The US military has grown increasingly weaker over the years and is considered at risk of not being able to respond to threats to the country’s national interests, according to new rankings of the military’s strength.
The Heritage Foundation’s 2023 Index of US Military Strength found that the military is “weak” and “at growing risk of not being able to meet the demands of defending America’s vital national interests” — marking the first time in the index’s nine-year history that the country has been rated so low, The Washington Examiner reported.
“It is rated as weak relative to the force needed to defend national interests on a global stage against actual challenges in the world as it is rather than as we wish it were,” the index said.
“This is the logical consequence of years of sustained use, underfunding, poorly defined priorities, wildly shifting security policies, exceedingly poor discipline in program execution, and a profound lack of seriousness across the national security establishment even as threats to US interests have surged.”
The Heritage Foundation measured the military’s overall ability to secure victories in two major conflicts at once in different areas of the world. However, it concluded the military force is at risk of being unable to “meet the demands of a single major regional conflict” and would be “ill-equipped to handle two nearly simultaneous” conflicts.
The Heritage Foundation listed each of the military branches for individual rankings based on capability, capacity, and readiness, according to the report.

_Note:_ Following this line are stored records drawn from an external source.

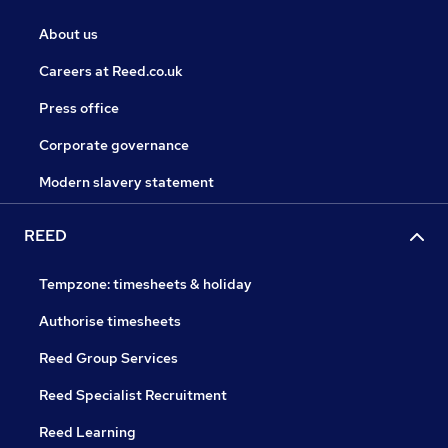
About us
Careers at Reed.co.uk
Press office
Corporate governance
Modern slavery statement
REED
Tempzone: timesheets & holiday
Authorise timesheets
Reed Group Services
Reed Specialist Recruitment
Reed Learning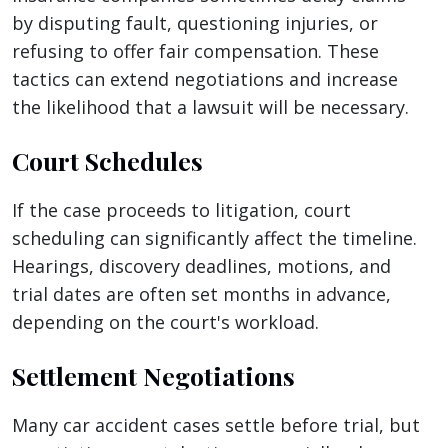
by disputing fault, questioning injuries, or
refusing to offer fair compensation. These
tactics can extend negotiations and increase
the likelihood that a lawsuit will be necessary.
Court Schedules
If the case proceeds to litigation, court
scheduling can significantly affect the timeline.
Hearings, discovery deadlines, motions, and
trial dates are often set months in advance,
depending on the court's workload.
Settlement Negotiations
Many car accident cases settle before trial, but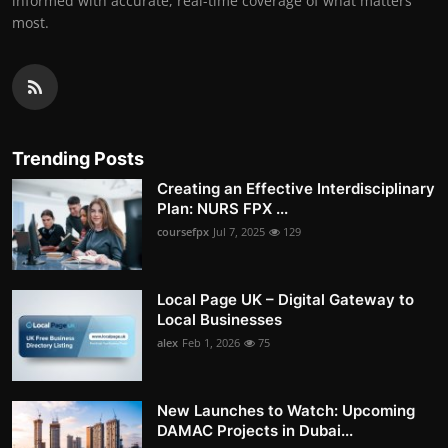
informed with accurate, real-time coverage of what matters
most.
Trending Posts
Creating an Effective Interdisciplinary
Plan: NURS FPX ...
coursefpx
Jul 7, 2025
129
Local Page UK – Digital Gateway to
Local Businesses
alex
Feb 1, 2026
75
New Launches to Watch: Upcoming
DAMAC Projects in Dubai...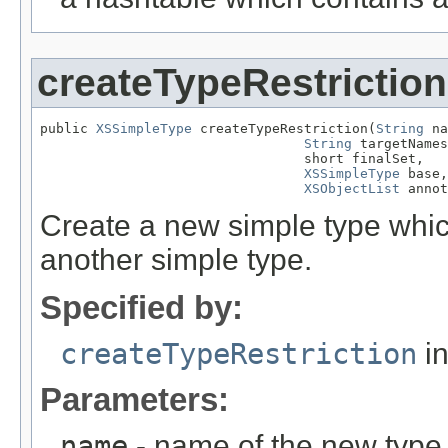
createTypeRestriction
public 
XSSimpleType
 createTypeRestriction(
String
 na
String
 targetNames
                                 short finalSet,

XSSimpleType
 base,

XSObjectList
 annot
Create a new simple type which
another simple type.
Specified by:
createTypeRestriction
in
Parameters:
name
- name of the new type,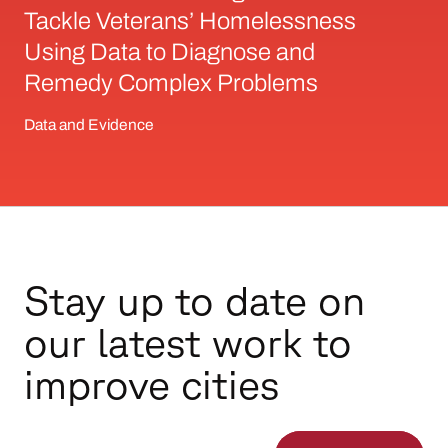
Tackle Veterans’ Homelessness
Using Data to Diagnose and
Remedy Complex Problems
Data and Evidence
Stay up to date on
our latest work to
improve cities
Email Address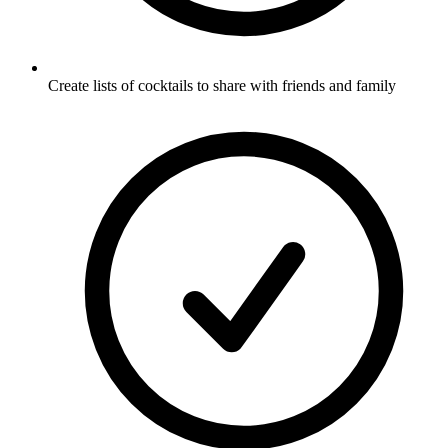
Create lists of cocktails to share with friends and family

The Marine Corps fared the best, receiving an overall “strong” rating — an improvement from its “marginal” rating in 2021.
The Air Force fell to the bottom of the list, receiving an overall “very weak” rating due to struggles with pilot production and retention, leaving “little doubt that it would struggle in war with a peer competitor”. The Navy and Space Force were rated as “weak”, and the Army was considered “marginal”,
The report also analyzed the country’s nuclear capabilities compared to other countries, rating US nuclear weapons as “strong” but trending toward “marginal” or even “weak.”
“No matter how much America desires that the world be a simpler, less threatening place that is more inclined to beneficial economic interactions than violence-laden friction, the patterns of history show that competing powers consistently emerge and that the US must be able to defend its interests in more than one region at a time,” the report said.